DATASET CONTENT —
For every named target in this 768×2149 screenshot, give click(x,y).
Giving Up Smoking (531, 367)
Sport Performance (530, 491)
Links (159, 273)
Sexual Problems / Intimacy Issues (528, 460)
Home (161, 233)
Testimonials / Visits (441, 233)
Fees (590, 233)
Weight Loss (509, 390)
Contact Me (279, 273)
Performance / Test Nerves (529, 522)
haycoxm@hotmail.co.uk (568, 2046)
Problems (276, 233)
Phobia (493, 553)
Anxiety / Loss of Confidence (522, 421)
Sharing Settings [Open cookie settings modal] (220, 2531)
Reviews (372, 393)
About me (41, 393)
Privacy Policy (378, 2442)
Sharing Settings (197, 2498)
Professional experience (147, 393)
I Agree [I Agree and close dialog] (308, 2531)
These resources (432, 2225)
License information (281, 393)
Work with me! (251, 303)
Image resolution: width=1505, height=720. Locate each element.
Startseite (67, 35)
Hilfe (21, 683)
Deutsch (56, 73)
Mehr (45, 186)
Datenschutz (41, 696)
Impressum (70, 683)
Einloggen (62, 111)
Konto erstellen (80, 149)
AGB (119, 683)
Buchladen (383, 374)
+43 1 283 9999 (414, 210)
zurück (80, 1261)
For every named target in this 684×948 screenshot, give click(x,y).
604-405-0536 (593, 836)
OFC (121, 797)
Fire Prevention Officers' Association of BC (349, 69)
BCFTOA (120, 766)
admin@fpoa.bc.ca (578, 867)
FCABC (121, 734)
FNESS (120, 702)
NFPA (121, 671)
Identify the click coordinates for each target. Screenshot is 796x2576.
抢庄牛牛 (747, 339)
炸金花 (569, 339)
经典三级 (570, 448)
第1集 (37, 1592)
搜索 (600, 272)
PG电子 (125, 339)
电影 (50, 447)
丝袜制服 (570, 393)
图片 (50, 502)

EXERCISE DETAILS — From the line containing "Buchladen (383, 374)" through the last line of the records above, reproduce every line exactly.

ANSWER TO THE PROBLEM —
Buchladen (383, 374)
+43 1 283 9999 (414, 210)
zurück (80, 1261)
For every named target in this 684×948 screenshot, give click(x,y).
604-405-0536 (593, 836)
OFC (121, 797)
Fire Prevention Officers' Association of BC (349, 69)
BCFTOA (120, 766)
admin@fpoa.bc.ca (578, 867)
FCABC (121, 734)
FNESS (120, 702)
NFPA (121, 671)
Identify the click coordinates for each target. Screenshot is 796x2576.
抢庄牛牛 (747, 339)
炸金花 (569, 339)
经典三级 (570, 448)
第1集 (37, 1592)
搜索 (600, 272)
PG电子 (125, 339)
电影 (50, 447)
丝袜制服 (570, 393)
图片 (50, 502)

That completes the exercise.